# PROBLEM REQUIREMENTS
Every line holding "search" should be copied from the records below.

------------------------------------------------------------

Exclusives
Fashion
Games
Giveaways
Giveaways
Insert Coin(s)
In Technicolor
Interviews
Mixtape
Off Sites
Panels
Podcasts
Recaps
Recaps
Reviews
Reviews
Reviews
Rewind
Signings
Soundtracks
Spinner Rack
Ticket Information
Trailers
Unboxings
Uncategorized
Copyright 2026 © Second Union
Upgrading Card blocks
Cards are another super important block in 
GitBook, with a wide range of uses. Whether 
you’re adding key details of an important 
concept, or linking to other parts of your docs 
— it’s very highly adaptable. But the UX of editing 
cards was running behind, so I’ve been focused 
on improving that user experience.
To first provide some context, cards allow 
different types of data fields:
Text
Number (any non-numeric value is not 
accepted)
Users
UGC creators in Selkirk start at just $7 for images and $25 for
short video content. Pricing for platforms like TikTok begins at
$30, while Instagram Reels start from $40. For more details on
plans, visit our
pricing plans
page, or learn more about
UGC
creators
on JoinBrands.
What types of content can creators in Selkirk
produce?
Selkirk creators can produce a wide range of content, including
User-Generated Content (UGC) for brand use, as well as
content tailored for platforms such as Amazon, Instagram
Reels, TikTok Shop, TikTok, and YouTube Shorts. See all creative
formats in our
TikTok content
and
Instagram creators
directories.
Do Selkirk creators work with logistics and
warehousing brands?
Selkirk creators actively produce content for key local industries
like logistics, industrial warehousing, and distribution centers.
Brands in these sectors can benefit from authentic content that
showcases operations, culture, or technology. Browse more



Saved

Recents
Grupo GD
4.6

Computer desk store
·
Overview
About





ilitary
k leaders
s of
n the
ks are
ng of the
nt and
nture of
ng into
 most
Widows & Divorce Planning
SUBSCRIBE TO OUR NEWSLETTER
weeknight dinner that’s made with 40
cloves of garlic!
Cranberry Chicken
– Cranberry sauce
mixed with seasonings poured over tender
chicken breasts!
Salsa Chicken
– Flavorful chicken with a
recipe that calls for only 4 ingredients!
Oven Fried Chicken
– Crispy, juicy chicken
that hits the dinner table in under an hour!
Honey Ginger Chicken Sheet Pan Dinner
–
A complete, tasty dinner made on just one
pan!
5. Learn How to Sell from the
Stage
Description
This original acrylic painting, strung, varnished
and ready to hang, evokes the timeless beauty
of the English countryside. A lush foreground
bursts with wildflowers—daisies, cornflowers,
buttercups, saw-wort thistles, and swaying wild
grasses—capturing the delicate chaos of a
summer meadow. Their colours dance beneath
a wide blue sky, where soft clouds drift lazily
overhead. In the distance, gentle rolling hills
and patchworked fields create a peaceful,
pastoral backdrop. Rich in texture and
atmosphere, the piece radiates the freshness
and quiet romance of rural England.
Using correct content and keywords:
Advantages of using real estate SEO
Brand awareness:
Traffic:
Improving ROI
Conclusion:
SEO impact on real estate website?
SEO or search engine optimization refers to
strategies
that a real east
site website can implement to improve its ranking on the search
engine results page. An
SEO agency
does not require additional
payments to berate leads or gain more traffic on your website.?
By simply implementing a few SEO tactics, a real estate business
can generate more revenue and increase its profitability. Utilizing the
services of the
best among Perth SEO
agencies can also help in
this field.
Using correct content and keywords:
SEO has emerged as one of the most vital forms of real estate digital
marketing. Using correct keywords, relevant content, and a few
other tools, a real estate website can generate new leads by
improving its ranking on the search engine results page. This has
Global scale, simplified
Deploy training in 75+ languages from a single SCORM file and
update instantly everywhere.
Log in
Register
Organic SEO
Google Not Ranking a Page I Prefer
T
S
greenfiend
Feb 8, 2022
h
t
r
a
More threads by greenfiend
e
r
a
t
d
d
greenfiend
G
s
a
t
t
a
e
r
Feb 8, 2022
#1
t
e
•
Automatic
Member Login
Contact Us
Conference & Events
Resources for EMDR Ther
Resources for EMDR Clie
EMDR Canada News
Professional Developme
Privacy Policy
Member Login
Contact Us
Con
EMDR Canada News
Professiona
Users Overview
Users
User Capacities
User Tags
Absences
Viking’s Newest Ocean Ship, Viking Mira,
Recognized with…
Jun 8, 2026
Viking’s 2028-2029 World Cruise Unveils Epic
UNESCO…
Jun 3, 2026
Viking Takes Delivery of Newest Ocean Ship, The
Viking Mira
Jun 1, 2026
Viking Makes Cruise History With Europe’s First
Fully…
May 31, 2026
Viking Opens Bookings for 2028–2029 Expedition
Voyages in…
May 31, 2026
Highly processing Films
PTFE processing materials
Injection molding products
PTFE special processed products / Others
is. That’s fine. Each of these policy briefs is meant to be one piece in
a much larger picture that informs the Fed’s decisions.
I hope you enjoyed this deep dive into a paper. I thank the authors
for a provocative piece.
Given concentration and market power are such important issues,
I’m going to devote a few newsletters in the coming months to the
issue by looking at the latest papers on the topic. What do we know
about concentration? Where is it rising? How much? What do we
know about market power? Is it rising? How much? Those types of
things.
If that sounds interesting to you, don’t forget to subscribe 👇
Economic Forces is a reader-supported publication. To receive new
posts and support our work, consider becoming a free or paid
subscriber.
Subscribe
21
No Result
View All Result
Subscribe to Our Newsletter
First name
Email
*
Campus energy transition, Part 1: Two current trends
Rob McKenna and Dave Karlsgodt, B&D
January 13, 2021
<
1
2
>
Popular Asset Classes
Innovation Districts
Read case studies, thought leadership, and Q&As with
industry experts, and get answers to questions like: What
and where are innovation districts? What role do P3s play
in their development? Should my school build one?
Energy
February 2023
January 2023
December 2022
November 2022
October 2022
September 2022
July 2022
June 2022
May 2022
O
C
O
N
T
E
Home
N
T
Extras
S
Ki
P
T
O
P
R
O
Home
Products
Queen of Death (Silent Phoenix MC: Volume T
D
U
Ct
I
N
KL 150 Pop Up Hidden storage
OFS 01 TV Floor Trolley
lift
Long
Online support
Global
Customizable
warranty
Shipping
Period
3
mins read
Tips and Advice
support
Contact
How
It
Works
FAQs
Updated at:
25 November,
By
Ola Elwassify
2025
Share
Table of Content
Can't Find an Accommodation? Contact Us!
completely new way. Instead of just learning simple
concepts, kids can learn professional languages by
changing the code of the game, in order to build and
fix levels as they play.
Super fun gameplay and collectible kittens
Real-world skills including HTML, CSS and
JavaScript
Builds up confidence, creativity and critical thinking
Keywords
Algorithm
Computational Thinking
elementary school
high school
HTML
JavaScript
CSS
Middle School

------------------------------------------------------------

# SOLVED EXERCISE
SEO or search engine optimization refers to
site website can implement to improve its ranking on the search
improving its ranking on the search engine results page. This has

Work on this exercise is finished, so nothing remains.